Our weaknesses are not obstacles to God’s purposes. In fact, they may well be the foundation for their success. While the world may regard this as foolishness, God makes it very clear in the Bible that His power is most manifest in the greatest weakness. Gideon and David are perfect examples. The weaker we are – and the more honest we are about our shortcomings – the more space we allow for God to move. A good explanation of divine empowerment would be ‘spiritual osmosis.’ God’s power moves to fill the space left by our weakness.
Our need for divine empowerment may well be the reason we are chosen.
It took a long time for Moses to ‘grow into’ the person God needed him to be. He had to lose the arrogance and self-confidence that came from a privileged position in Pharaoh’s household. He had to go on the run, terrified for his life, and leave everything behind. Finally, he had to endure long, lonely hours tending goats in the wilderness. Anyone who knows goats will concede that this isn’t exactly the height of fun – and it’s pretty smelly, too. The implication is clear. Moses had to be brought to a place of absolute weakness before he could receive divine empowerment and be used by God.
Logic and reason seems to insist that God would look for the most confident, eloquent, experienced, and bold for His work. Instead, He chooses a murderer and a man stripped of all human ability, and with a speech impediment, to confront one of the greatest world leaders of his time.

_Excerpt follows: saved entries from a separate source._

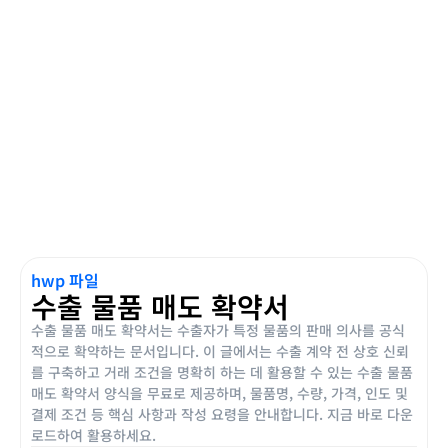
hwp 파일
수출 물품 매도 확약서
수출 물품 매도 확약서는 수출자가 특정 물품의 판매 의사를 공식
적으로 확약하는 문서입니다. 이 글에서는 수출 계약 전 상호 신뢰
를 구축하고 거래 조건을 명확히 하는 데 활용할 수 있는 수출 물품
매도 확약서 양식을 무료로 제공하며, 물품명, 수량, 가격, 인도 및
결제 조건 등 핵심 사항과 작성 요령을 안내합니다. 지금 바로 다운
로드하여 활용하세요.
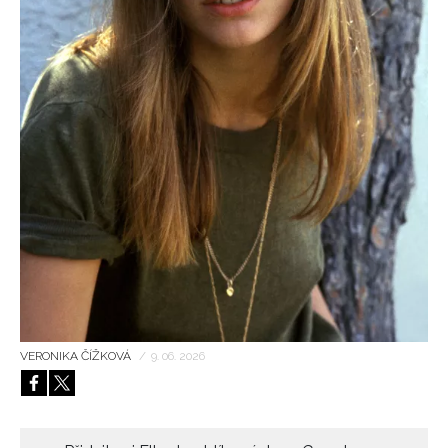
HOME
VERONIKA ČÍŽKOVÁ
/
9. 06. 2026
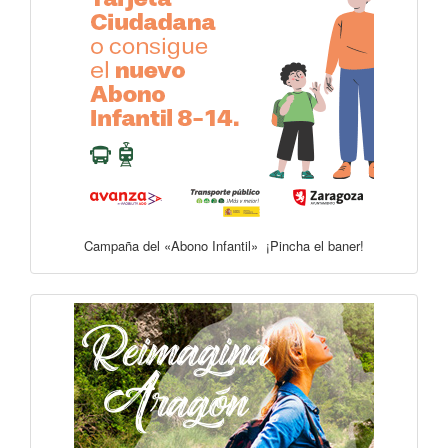
Campaña del «Abono Infantil» ¡Pincha el baner!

Why? Because it had taken a lifetime to bring Moses to the place of total weakness and absolute reliance on God. When we are nothing, God becomes everything. When we honestly acknowledge we don’t have what it takes, we’re ready for divine empowerment.

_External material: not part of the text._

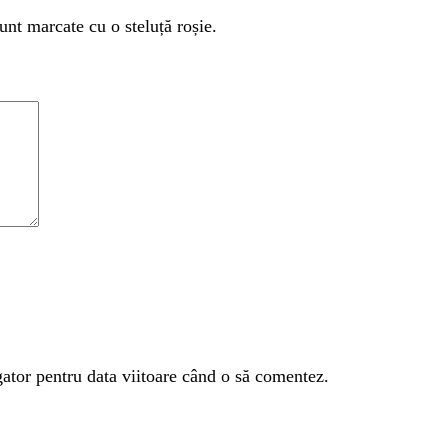
unt marcate cu o steluță roșie.
gator pentru data viitoare când o să comentez.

Human frailty, God’s glory, and divine empowerment
On a purely practical level, weakness is a necessity because if we’re confident in our abilities, we’re going to rely on ourselves and our own abilities. The minute we don’t need God’s divine empowerment, we exclude Him from the equation. We expect Him to sit around on the sidelines and pat us on the head when we get it right. The problem with this is that we don’t have what it takes. We don’t know the full extent of God’s plans and purposes, we don’t know what is needed to accomplish them, and we don’t know the how and when of it all. In our ignorance, we step into presumption and either mess up or get in His way.
We’re also essentially proud by nature. We enjoy success and achievement, and we especially enjoy knowing that ‘we did it.’ This need for recognition is wired into us from birth. Pride is essentially stealing God’s glory for ourselves. The Bible tells us that He won’t share His glory, let alone allow us to hijack it. Absolute weakness before God and total reliance on His divine empowerment is the only way to avoid the trap of pride. It’s the only way that God receives all the glory He deserves.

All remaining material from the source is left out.